ABOUT THIS TASK: Determine how many lines in the records below contain "arba", then state that number alone.

[GIVEN RECORDS — start]

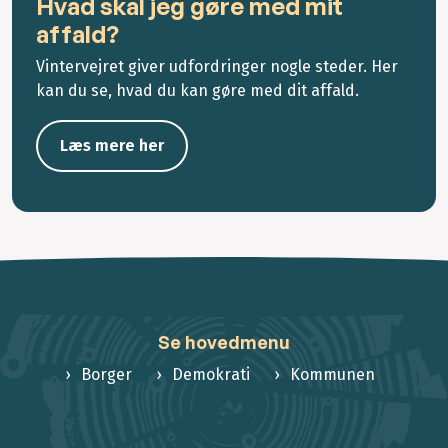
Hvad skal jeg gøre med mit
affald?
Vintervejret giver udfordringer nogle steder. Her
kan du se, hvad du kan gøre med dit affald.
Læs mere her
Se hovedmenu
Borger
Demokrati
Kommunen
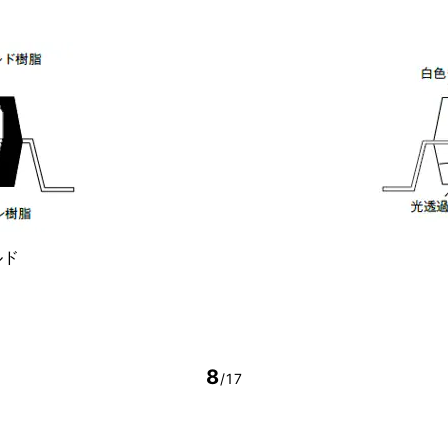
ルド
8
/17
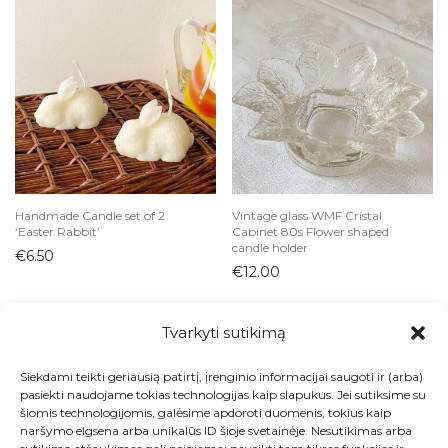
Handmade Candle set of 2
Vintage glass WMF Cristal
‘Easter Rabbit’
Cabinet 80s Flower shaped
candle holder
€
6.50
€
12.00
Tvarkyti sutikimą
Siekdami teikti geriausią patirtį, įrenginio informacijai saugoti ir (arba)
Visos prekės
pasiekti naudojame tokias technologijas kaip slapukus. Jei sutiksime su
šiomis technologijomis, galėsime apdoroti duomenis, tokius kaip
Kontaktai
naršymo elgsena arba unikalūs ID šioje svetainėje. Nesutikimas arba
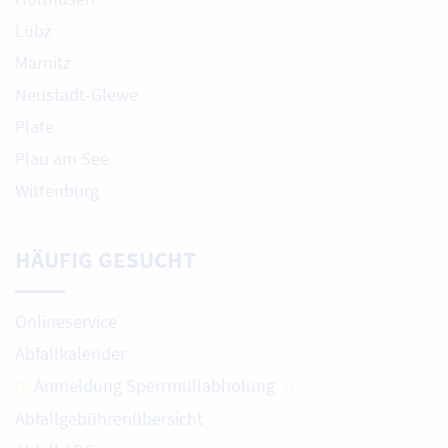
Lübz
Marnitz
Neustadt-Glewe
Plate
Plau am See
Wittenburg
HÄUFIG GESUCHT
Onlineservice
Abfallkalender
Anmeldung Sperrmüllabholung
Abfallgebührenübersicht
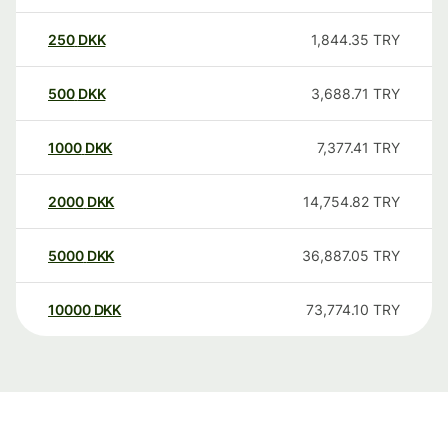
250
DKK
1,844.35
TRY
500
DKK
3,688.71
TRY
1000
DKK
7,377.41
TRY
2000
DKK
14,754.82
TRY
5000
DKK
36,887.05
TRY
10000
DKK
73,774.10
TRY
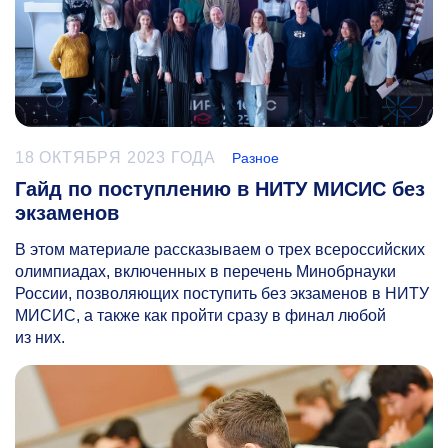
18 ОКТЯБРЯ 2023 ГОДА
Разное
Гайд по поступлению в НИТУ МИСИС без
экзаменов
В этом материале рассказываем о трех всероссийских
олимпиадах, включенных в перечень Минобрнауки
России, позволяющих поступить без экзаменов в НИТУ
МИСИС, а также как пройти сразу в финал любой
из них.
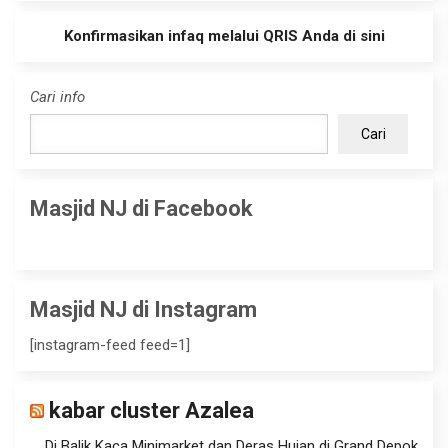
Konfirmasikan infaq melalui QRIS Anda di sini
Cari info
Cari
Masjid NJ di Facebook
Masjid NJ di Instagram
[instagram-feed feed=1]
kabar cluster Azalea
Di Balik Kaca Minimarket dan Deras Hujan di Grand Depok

[GIVEN RECORDS — finish]

SOLUTION: 2